_WHAT TO DO_
Look through the entries below, please, and copy every line with the word "Owned".

_DATA UNDER STUDY_
□ □ □ □ □ □ □

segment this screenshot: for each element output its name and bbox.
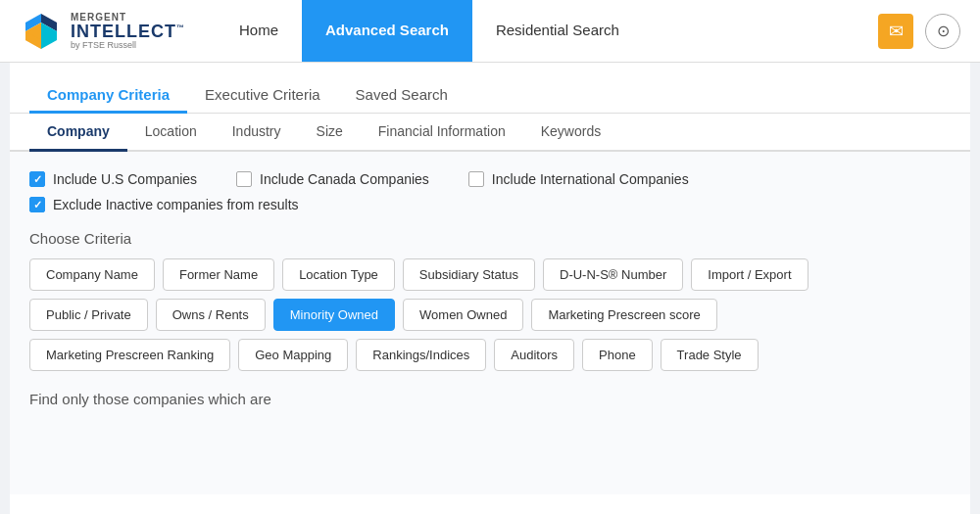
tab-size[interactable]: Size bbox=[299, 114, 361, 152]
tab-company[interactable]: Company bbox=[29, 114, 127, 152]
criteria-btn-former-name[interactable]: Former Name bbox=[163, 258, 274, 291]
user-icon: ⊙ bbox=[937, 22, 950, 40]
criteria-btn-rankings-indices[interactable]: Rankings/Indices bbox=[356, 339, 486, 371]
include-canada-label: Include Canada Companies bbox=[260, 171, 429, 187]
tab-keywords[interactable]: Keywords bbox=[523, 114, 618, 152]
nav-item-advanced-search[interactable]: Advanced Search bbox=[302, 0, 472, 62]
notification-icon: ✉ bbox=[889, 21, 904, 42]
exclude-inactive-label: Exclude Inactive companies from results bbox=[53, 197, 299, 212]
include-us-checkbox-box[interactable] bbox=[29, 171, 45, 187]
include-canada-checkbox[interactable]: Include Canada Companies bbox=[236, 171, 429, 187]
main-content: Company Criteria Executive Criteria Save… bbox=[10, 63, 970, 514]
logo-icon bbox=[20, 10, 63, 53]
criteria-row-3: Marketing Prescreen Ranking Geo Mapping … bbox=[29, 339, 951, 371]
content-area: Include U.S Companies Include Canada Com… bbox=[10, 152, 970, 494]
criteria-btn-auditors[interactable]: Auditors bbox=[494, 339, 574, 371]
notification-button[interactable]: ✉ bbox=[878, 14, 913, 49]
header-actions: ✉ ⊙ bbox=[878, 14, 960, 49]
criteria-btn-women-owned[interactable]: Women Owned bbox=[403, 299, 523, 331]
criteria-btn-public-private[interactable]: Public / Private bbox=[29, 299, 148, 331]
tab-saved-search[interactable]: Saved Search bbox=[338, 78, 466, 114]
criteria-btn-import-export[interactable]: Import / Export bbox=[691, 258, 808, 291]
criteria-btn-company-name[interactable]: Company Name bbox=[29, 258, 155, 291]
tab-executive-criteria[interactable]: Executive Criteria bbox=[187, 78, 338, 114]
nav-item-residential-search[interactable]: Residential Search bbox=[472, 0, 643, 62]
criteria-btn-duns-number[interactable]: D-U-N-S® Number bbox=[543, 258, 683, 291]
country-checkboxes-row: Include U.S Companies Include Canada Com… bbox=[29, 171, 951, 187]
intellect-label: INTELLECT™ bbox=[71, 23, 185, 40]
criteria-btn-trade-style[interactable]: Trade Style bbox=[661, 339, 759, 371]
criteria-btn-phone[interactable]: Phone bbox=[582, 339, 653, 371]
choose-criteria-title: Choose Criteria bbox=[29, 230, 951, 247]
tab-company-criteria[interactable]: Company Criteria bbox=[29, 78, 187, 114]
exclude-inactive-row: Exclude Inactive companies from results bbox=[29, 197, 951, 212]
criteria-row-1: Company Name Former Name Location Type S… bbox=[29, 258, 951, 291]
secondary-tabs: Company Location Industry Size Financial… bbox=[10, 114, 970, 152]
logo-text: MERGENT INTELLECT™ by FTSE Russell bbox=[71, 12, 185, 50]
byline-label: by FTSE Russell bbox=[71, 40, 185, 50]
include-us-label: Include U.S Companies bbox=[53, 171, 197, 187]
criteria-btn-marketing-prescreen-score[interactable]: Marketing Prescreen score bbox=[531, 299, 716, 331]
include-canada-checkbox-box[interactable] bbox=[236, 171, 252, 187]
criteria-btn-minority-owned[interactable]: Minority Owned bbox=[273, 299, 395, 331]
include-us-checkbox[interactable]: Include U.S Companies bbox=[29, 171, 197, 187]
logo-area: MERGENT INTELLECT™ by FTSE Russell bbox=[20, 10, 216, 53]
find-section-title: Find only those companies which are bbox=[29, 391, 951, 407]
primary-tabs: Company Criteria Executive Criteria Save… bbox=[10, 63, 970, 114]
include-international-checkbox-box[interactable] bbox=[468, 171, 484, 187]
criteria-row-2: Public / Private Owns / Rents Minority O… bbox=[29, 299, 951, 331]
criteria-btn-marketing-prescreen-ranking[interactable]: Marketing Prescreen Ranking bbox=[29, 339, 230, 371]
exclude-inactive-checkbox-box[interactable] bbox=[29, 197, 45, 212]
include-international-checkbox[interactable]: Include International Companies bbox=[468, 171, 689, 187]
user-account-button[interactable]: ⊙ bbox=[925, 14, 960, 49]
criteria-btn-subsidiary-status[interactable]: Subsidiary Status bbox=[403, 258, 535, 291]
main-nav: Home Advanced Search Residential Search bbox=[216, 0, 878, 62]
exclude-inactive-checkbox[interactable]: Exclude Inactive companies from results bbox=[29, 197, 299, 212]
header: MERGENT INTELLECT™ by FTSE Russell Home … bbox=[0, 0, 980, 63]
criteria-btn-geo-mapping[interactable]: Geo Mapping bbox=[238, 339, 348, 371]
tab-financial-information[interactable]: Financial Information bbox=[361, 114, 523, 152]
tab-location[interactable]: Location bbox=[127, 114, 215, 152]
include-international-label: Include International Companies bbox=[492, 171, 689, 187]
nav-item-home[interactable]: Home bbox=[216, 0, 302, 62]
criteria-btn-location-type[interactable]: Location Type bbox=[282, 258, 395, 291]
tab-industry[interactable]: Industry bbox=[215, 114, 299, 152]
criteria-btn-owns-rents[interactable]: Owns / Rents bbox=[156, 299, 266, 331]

□ □ □ □ □ □ □

_EXPECTED ANSWER_
criteria-btn-women-owned[interactable]: Women Owned bbox=[403, 299, 523, 331]
criteria-btn-minority-owned[interactable]: Minority Owned bbox=[273, 299, 395, 331]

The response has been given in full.